Die Klägerin ist in dem vorliegend streitbefangenen Zeitraum der Qualifikationsgruppe 3 zuzuordnen, wie das SG zutreffend entschieden hat. Auf dessen Begründung in dem angefochtenen Urteil nimmt der Senat in Anwendung von § 153 Abs. 2 SGG zur Vermeidung von Wiederholungen Bezug. Denn die Beklagte hatte insoweit ihre Vermittlungsbemühungen für die Klägerin in erster Linie auf Beschäftigungen zu erstrecken, die eine abgeschlossene Ausbildung in einem Ausbildungsberuf erfordern (vgl § 152 Abs. 2 Satz 2 Nr. 4 SGB III). Da der Gesetzgeber die Suche nach der insoweit maßgeblichen Beschäftigung ausdrücklich auf Tätigkeiten eingeschränkt hat, auf die sich die Vermittlungsbemühungen "in erster Linie" zu erstrecken haben, können nur diejenigen Tätigkeiten für die fiktive Bemessung relevant sein, mit denen die oder der Arbeitslose bestmöglich in den Arbeitsmarkt integriert werden kann (vgl BSG, Urteil vom 3. Dezember 2009 – B 11 AL 42/08 R –). Damit kommt eine Einstufung in eine höhere Qualifikationsgruppe nicht in Betracht. Ungeachtet dessen, dass eine längere Abwesenheit vom Beruf nicht automatisch zum Verlust der entsprechenden Qualifikation führt, ist es nicht ersichtlich, dass eine Vermittlung in die Tätigkeit einer Landschaftsarchitektin bzw –planerin realistisch gewesen wäre, worauf die Klägerin in ihren Einlassungen im Verhandlungstermin beim SG auch selbst zutreffend hingewiesen hat. Hiergegen sprechen sowohl die seinerzeitige – von der Beklagten fachkundig eingeschätzte – allgemeine Arbeitsmarktlage als auch die Tatsache, dass die Klägerin letztlich – bedingt durch die schwierige Arbeitsmarktsituation für Landschaftsarchitekten bzw –planer – seit Dezember 2003 nicht mehr in diesem Beruf gearbeitet hat, sondern fachfremd selbständig ein Einzelhandelsgeschäft betrieben hatte und seit Mai 2014 auch wieder betreibt. Es fehlte und fehlt ihr daher seit vielen Jahren auch die für eine erfolgversprechende Vermittlung erforderliche Berufspraxis als Ingenieurin im Landschaftsbau.

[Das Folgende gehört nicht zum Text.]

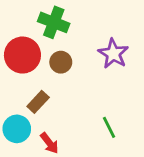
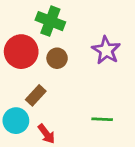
green line: (109, 127) -> (102, 119), turned -60

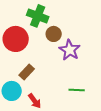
purple star: (106, 50) -> (70, 50), moved
brown circle: (57, 58) -> (54, 34), moved

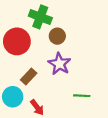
purple star: (70, 50) -> (59, 64), moved

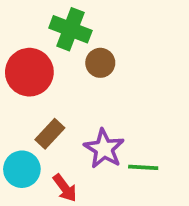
purple star: (59, 64) -> (104, 149), moved

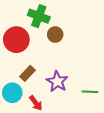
green line: (143, 167) -> (90, 92), moved

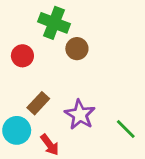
red circle: (16, 40) -> (22, 56), size x0.6
green line: (90, 92) -> (126, 129), turned 42

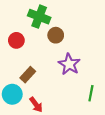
purple star: (80, 115) -> (69, 64), moved
green line: (126, 129) -> (91, 93), turned 56

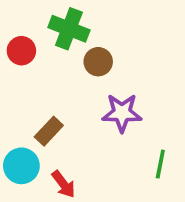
red circle: (16, 40) -> (21, 51), moved
purple star: (69, 64) -> (122, 113), turned -30

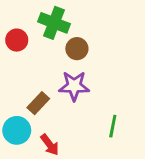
purple star: (122, 113) -> (74, 86), moved
green line: (160, 164) -> (113, 126), moved

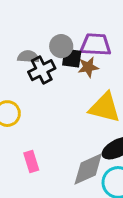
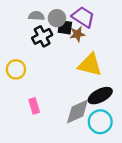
purple trapezoid: (96, 45) -> (83, 17), turned 30
gray semicircle: (28, 57) -> (36, 16), moved

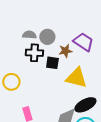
purple trapezoid: (83, 17) -> (83, 42), moved
black square: (65, 27) -> (52, 63), moved
black cross: (42, 36) -> (34, 53), turned 30

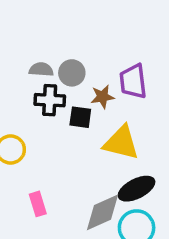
purple trapezoid: (83, 42) -> (133, 81), turned -130

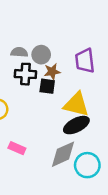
brown star: (102, 97) -> (52, 72), moved
black ellipse: (137, 189) -> (76, 125), moved
pink rectangle: (38, 204) -> (17, 148), turned -49

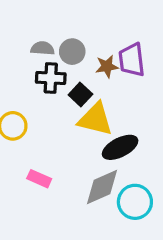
brown star: (52, 72) -> (107, 66), moved
black square: (47, 86) -> (80, 95), turned 35
yellow triangle: (76, 104) -> (95, 119), moved

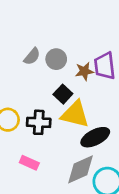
gray semicircle: (42, 48) -> (32, 56), turned 126
black cross: (51, 78) -> (39, 122), moved

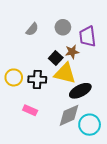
gray circle: (56, 59) -> (63, 27), moved
brown star: (84, 71) -> (72, 52), moved

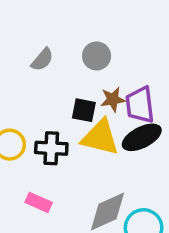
purple trapezoid: (87, 36) -> (140, 105), moved
black square: (56, 58) -> (84, 110), turned -32
black ellipse: (80, 91) -> (142, 137), moved

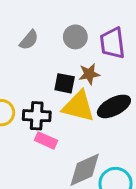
purple trapezoid: (140, 105) -> (112, 43), moved
pink rectangle: (39, 202) -> (46, 140), moved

Nach alledem ist bei einer zutreffenden Zuordnung zur Qualifikationsgruppe 3 von einem Bemessungsentgelt iHv einem Vierhundertfünfzigstel der Bezugsgröße auszugehen (vgl § 152 Abs. 2 Satz 2 Nr 3 SGB III), mithin von 71,86 EUR. Zur Ermittlung des Leistungsentgelts iSd § 153 SGB III sind eine Sozialversicherungspauschale in Höhe von 21 vH des Bemessungsentgelts, die Lohnsteuer nach der Lohnsteuerklasse (hier Lohnsteuerklasse I bzw ab 1. Januar 2014 Lohnsteuerklasse II), die zu Beginn des Jahres, in dem der Anspruch entstanden war, auf der Lohnsteuerkarte des Arbeitslosen eingetragen war, und der Solidaritätszuschlag vom Bemessungsentgelt abzuziehen sind. Das insoweit vom SG ausgeworfene Grundurteil ist nicht zu beanstanden (vgl zur Zulässigkeit eines Grundurteils auch im Höhenstreit: BSG, Urteil vom 18. Mai 2010 – B 7 AL 49/08 R = SozR 4-4300 § 122 Nr 8 Rn 9 mwN).

Die Kostenentscheidung beruht auf § 193 SGG.

Gründe für eine Zulassung der Revision gemäß § 160 Abs. 2 Nrn. 1 oder 2 SGG liegen nicht vor.